SM Music Tuition

Drum with…

Drummers, What’s in your drumstick bag? Learner drummers, what have you yet to experiment playing with? Do we use the tools of trade to their full potential?

Drumsticks, brushes, swizzles, hot-rods, blah-sticks, mallets. Used for different effects, effectively.

Drumsticks

Material

There are a vast selection of drumstick materials to choose from. These differences are assessable in the sound they produce. Carbon fibre is preferred for its durability but is expensive. Maple is best for lightness but is less durable whilst Hickory is the most popular and common material used and can put up with the stress and shock of all those millions of times you tap the hi-hat firmly!

Wooden tip drumsticks

The most common type of drumstick. Depending on the shape of the tip and the power behind the drummer’s playing, they can be more likely to crack and break with heavier usage than nylon tipped drumsticks.

Nylon tip drumsticks

Produce a clearer sound on cymbals and give a brighter overall sound. If you want to hear distinct semiquaver accented beats on ride cymbal, I recommend using these. The tone is crisp and bright. They are more hard-wearing as well and if you want a pair of sticks to last, go for these!

Grip coating

For serious practise and performance sessions where hand sweating is a problem, specially painted grip sticks can be an excellent solution when you need a firm grasp of the sticks. Some lacquer finishes can become sticky to the hands with hand sweat so you may wish to go on the lighter side of the varnish if this is something you have experienced when choosing drumsticks.

Personalised Drumsticks

Often the specialised ‘printed drummer autograph’ sticks you can buy (as inspired by your favourite drummer) will look great for a while but soon the print wears off with use so if you decide to pay for fancy printed sticks, remember the hands will wear away the print with play. Last Christmas I received a great pair of engraved wooden sticks however, and because the wood is engraved in the hand grip end, the message remains. Makes a great gift for drummers!

Shape

Look closer at drumstick tips and you will see a variety of shape and size.

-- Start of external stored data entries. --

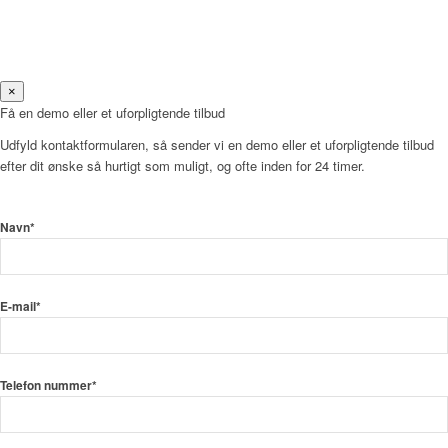
×
Få en demo eller et uforpligtende tilbud
Udfyld kontaktformularen, så sender vi en demo eller et uforpligtende tilbud
efter dit ønske så hurtigt som muligt, og ofte inden for 24 timer.
Navn*
E-mail*
Telefon nummer*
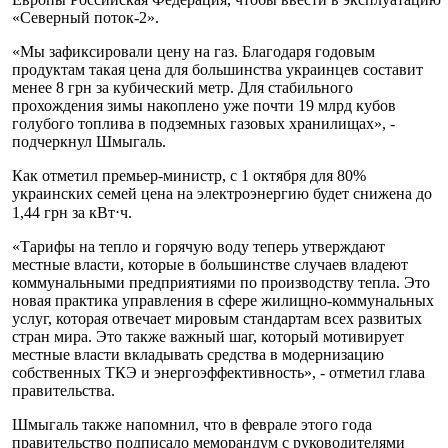
«Северный поток-2».
«Мы зафиксировали цену на газ. Благодаря годовым
продуктам такая цена для большинства украинцев составит
менее 8 грн за кубический метр. Для стабильного
прохождения зимы накоплено уже почти 19 млрд кубов
голубого топлива в подземных газовых хранилищах», -
подчеркнул Шмыгаль.
Как отметил премьер-министр, с 1 октября для 80%
украинских семей цена на электроэнергию будет снижена до
1,44 грн за кВт⋅ч.
«Тарифы на тепло и горячую воду теперь утверждают
местные власти, которые в большинстве случаев владеют
коммунальными предприятиями по производству тепла. Это
новая практика управления в сфере жилищно-коммунальных
услуг, которая отвечает мировым стандартам всех развитых
стран мира. Это также важный шаг, который мотивирует
местные власти вкладывать средства в модернизацию
собственных ТКЭ и энергоэффективность», - отметил глава
правительства.
Шмыгаль также напомнил, что в феврале этого года
правительство подписало меморандум с руководителями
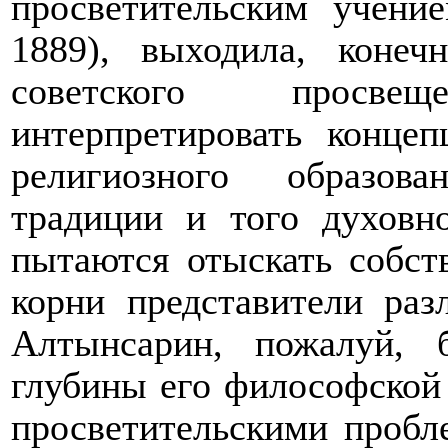
просветительским учени
1889), выходила, коне
советского просве
интерпретировать концеп
религиозного образов
традиции и того духовно
пытаются отыскать собст
корни представители раз
Алтынсарин, пожалуй, 
глубины его философской 
просветительскими пробл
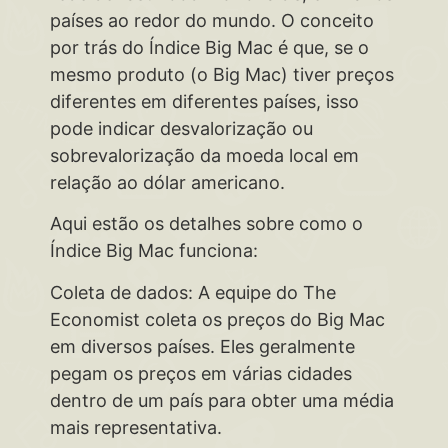
países ao redor do mundo. O conceito
por trás do Índice Big Mac é que, se o
mesmo produto (o Big Mac) tiver preços
diferentes em diferentes países, isso
pode indicar desvalorização ou
sobrevalorização da moeda local em
relação ao dólar americano.
Aqui estão os detalhes sobre como o
Índice Big Mac funciona:
Coleta de dados: A equipe do The
Economist coleta os preços do Big Mac
em diversos países. Eles geralmente
pegam os preços em várias cidades
dentro de um país para obter uma média
mais representativa.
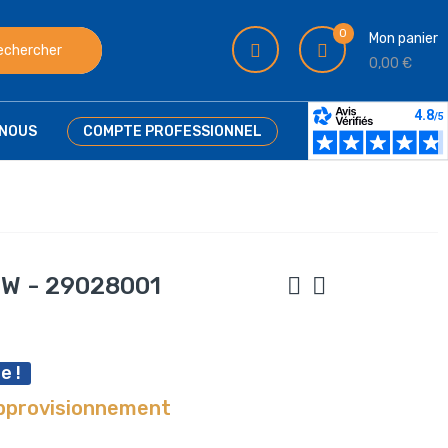
0
Mon panier
echercher
0,00 €
NOUS
COMPTE PROFESSIONNEL
 W - 29028001
e !
approvisionnement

Tear drop, Oval, Taj Mahal and Arrow. What do they have in common? All names for different tip types on drumsticks. For further reading, I recommend looking into the following link:

http://vicfirth.com/drumstick-anatomy/

Brushes

Brushes are used predominantly in jazz and Latin American rhythms. Bringing with them swishy sounds to create playful, dancing beats much softer than what can be produced by drumsticks or hot-rods.

Wire brushes

They produce clear ‘swishes’ (for want of a better word!) The wire brushes produce a louder sound on drum heads and cymbals than plastic/nylon brushes. My favourite wire brushes are Vic Firth Jazz brushes, as pictured with the white ends. They have retractable handles (which may require oiling after time as they can become stiff with being pushed in and out.) With retractable handles you can choose how far in or out you want the brushes to be depending on how light or heavy you choose the brush sound to produce. This particular make do have heavier handles than cheaper wire brushes so bear in mind the weight if the drummer is a young learner, for example. You can buy cheaper wire brushes but you do get what you pay for, so rather than going through 3 cheaper brush pairs it makes more sense to buy one pair of excellent quality wire brushes which will last better long-term.

Nylon brushes

The individual threads of the brush are thicker in diameter than wire brushes. Due to their material however, are quieter than wire brushes. Their advantage is flexibility when playing, they bend with your movements responsively. They are more resilient than wire brushes and last longer as they are less likely to get caught in the rim of the drumheads. I have gone through more wire brushes than nylon ones and even with equal wear and tear the nylon ones look much less like a battered toothbrush than the wire ones will do with playing. If you need to practise drums quietly, nylon brushes are an option.

Hot-rods

Sounds like something from KFC? These gems are a collection of thin wooden rods that are bound tightly at the end where your hand grips them and widen slightly towards the top. Otherwise known as Thai sticks. Some are bound tighter throughout the length of the stick than others. Many come with narrow rubber bands that can be slid up and down to adjust whether you want the sticks closer together or further apart at the top depending on your preference for a harder more concrete sound or lighter more flexed out one. They are quieter than sticks and a good go-between brushes and sticks volume-wise.

Blah-sticks

Like a cross between hot-rods and nylon brushes these are another thing altogether! They can be adjusted to more brush-like tips or denser like hot-rods but the material is vinyl, unlike typical wooden rods. Flexible and light to play, they produce a more muted sound on cymbals than sticks.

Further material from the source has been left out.